▶ [What to work on]: Using the records below, copy every line that holds the string "Überlastschutz".
BEGIN Data to examine
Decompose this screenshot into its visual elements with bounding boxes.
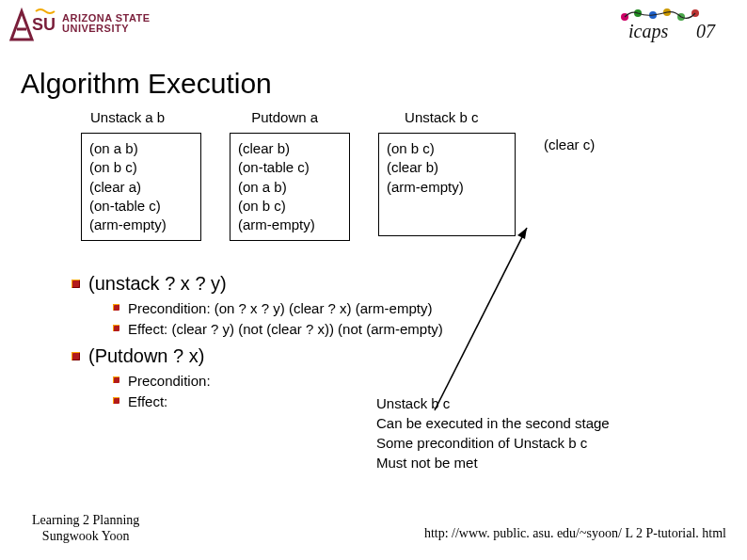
footer-left: Learning 2 Planning Sungwook Yoon <box>32 513 139 545</box>
asu-line2: UNIVERSITY <box>62 24 151 34</box>
slide-title: Algorithm Execution <box>0 43 747 109</box>
bullet-list: (unstack ? x ? y) Precondition: (on ? x … <box>0 241 747 411</box>
footer-author: Sungwook Yoon <box>32 529 139 545</box>
bullet-putdown-pre: Precondition: <box>113 371 747 392</box>
bullet-unstack: (unstack ? x ? y) <box>88 273 227 294</box>
action-label-1: Unstack a b <box>90 109 165 125</box>
asu-logo-mark: SU <box>9 6 56 41</box>
svg-text:icaps: icaps <box>628 21 668 42</box>
footer-title: Learning 2 Planning <box>32 513 139 529</box>
state-box-2: (clear b) (on-table c) (on a b) (on b c)… <box>230 133 350 241</box>
asu-logo-text: ARIZONA STATE UNIVERSITY <box>62 13 151 34</box>
svg-text:SU: SU <box>32 15 56 34</box>
bullet-putdown: (Putdown ? x) <box>88 345 204 366</box>
bullet-unstack-eff: Effect: (clear ? y) (not (clear ? x)) (n… <box>113 319 747 340</box>
icaps-logo: icaps 07 <box>615 6 738 43</box>
state-box-1: (on a b) (on b c) (clear a) (on-table c)… <box>81 133 201 241</box>
footer-url: http: //www. public. asu. edu/~syoon/ L … <box>424 513 726 545</box>
final-state-text: (clear c) <box>544 133 595 152</box>
state-box-3: (on b c) (clear b) (arm-empty) <box>378 133 516 236</box>
action-label-2: Putdown a <box>251 109 318 125</box>
state-boxes-row: (on a b) (on b c) (clear a) (on-table c)… <box>0 125 747 241</box>
actions-row: Unstack a b Putdown a Unstack b c <box>0 109 747 125</box>
action-label-3: Unstack b c <box>405 109 478 125</box>
bullet-unstack-pre: Precondition: (on ? x ? y) (clear ? x) (… <box>113 298 747 319</box>
side-note: Unstack b c Can be executed in the secon… <box>376 393 610 472</box>
svg-text:07: 07 <box>696 21 716 41</box>
asu-logo: SU ARIZONA STATE UNIVERSITY <box>9 6 151 41</box>
footer: Learning 2 Planning Sungwook Yoon http: … <box>0 513 747 545</box>
header: SU ARIZONA STATE UNIVERSITY icaps 07 <box>0 0 747 43</box>
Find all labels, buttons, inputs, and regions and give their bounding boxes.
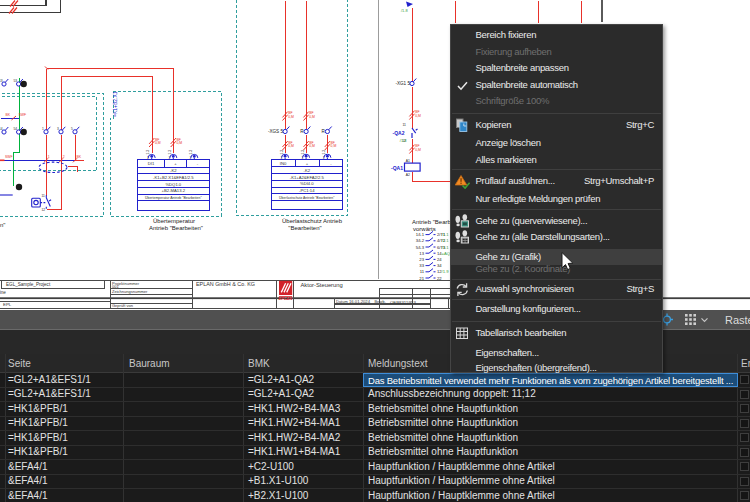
svg-text:1.3: 1.3 [322, 150, 326, 155]
svg-text:beiten": beiten" [0, 222, 5, 228]
svg-text:Aktor-Steuerung: Aktor-Steuerung [301, 282, 343, 288]
svg-text:1.3: 1.3 [146, 150, 150, 155]
svg-text:A1: A1 [406, 159, 410, 163]
svg-text:Geprüft von: Geprüft von [112, 303, 133, 308]
svg-text:12: 12 [42, 208, 46, 212]
svg-text:BK: BK [77, 155, 82, 159]
svg-text:=K1+B2.X1: =K1+B2.X1 [112, 91, 118, 117]
svg-text:24: 24 [437, 257, 442, 262]
svg-text:/1.9: /1.9 [442, 269, 450, 274]
svg-text:13: 13 [0, 79, 3, 83]
svg-text:Antrieb "Bearbei: Antrieb "Bearbei [412, 219, 456, 225]
svg-text:Überlastschutz Antrieb: Überlastschutz Antrieb [282, 218, 343, 224]
svg-text:1: 1 [48, 155, 50, 159]
svg-text:%DI4.0: %DI4.0 [300, 181, 314, 186]
svg-text:1: 1 [42, 127, 44, 131]
svg-text:OEB8315953: OEB8315953 [390, 300, 416, 305]
svg-text:/1.1: /1.1 [442, 245, 450, 250]
svg-text:2: 2 [63, 155, 65, 159]
svg-text:Übertemperatur Antrieb "Bearbe: Übertemperatur Antrieb "Bearbeiten" [145, 196, 203, 200]
svg-text:-QA1: -QA1 [391, 165, 403, 171]
svg-text:1.3: 1.3 [168, 150, 172, 155]
svg-text:%DQ1.0: %DQ1.0 [165, 182, 181, 187]
svg-text:1/L1: 1/L1 [416, 232, 425, 237]
svg-text:-QA2: -QA2 [393, 130, 405, 136]
svg-text:34: 34 [437, 263, 442, 268]
svg-text:16.01.2024: 16.01.2024 [349, 299, 371, 304]
svg-text:A2: A2 [406, 173, 410, 177]
svg-text:-K1+A2&EFA2/2.5: -K1+A2&EFA2/2.5 [290, 175, 325, 180]
svg-text:54: 54 [14, 127, 18, 131]
svg-text:5/L3: 5/L3 [416, 245, 425, 250]
svg-text:23: 23 [419, 257, 424, 262]
svg-text:-PC1:14: -PC1:14 [299, 188, 315, 193]
svg-text:-XGS 5: -XGS 5 [268, 129, 284, 134]
svg-text:aschine: aschine [0, 290, 6, 295]
svg-text:Übertemperatur: Übertemperatur [153, 218, 195, 224]
svg-text:Datum: Datum [336, 299, 348, 304]
svg-text:SWF: SWF [5, 155, 13, 159]
svg-text:14: 14 [0, 127, 3, 131]
svg-text:53: 53 [14, 79, 18, 83]
svg-text:EPLAN GmbH & Co. KG: EPLAN GmbH & Co. KG [196, 281, 255, 287]
svg-text:"Bearbeiten": "Bearbeiten" [288, 225, 321, 231]
svg-text:DI1: DI1 [148, 161, 155, 166]
svg-text:1.3: 1.3 [280, 150, 284, 155]
svg-text:/1.8: /1.8 [400, 138, 407, 143]
svg-text:-XG1 5: -XG1 5 [395, 81, 410, 86]
svg-text:IN0: IN0 [280, 161, 287, 166]
svg-text:3: 3 [57, 127, 59, 131]
svg-text:11: 11 [420, 269, 425, 274]
svg-text:/1.8: /1.8 [401, 8, 408, 13]
svg-text:BK: BK [6, 113, 11, 117]
svg-text:Antrieb "Bearbeiten": Antrieb "Bearbeiten" [149, 225, 203, 231]
svg-text:-K2: -K2 [170, 168, 177, 173]
svg-text:11: 11 [402, 123, 406, 127]
svg-text:Zeichnungsnummer: Zeichnungsnummer [112, 289, 148, 294]
svg-text:Bearb.: Bearb. [375, 300, 386, 304]
svg-text:3/L2: 3/L2 [416, 238, 425, 243]
svg-text:/1.1: /1.1 [442, 232, 450, 237]
svg-text:11: 11 [42, 194, 46, 198]
svg-text:/1.1: /1.1 [442, 238, 450, 243]
svg-text:EGL_Sample_Project: EGL_Sample_Project [6, 282, 51, 287]
svg-text:SWF: SWF [19, 113, 27, 117]
svg-text:5: 5 [71, 127, 73, 131]
svg-text:vorwärts: vorwärts [413, 226, 436, 232]
svg-text:EPL: EPL [3, 302, 12, 307]
svg-text:-K1+B2.X1&EFA1/2.5: -K1+B2.X1&EFA1/2.5 [153, 175, 194, 180]
svg-text:13: 13 [419, 251, 424, 256]
svg-text:33: 33 [419, 263, 424, 268]
svg-text:1.3: 1.3 [301, 150, 305, 155]
svg-text:+B2-MA13.2: +B2-MA13.2 [162, 188, 186, 193]
svg-text:1.3: 1.3 [189, 150, 193, 155]
svg-text:-K2: -K2 [304, 168, 311, 173]
svg-text:Überlastschutz Antrieb "Bearbe: Überlastschutz Antrieb "Bearbeiten" [279, 196, 335, 200]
END Data to examine
▶ [Completed task]:
svg-text:Überlastschutz Antrieb: Überlastschutz Antrieb [282, 218, 343, 224]
svg-text:Überlastschutz Antrieb "Bearbe: Überlastschutz Antrieb "Bearbeiten" [279, 196, 335, 200]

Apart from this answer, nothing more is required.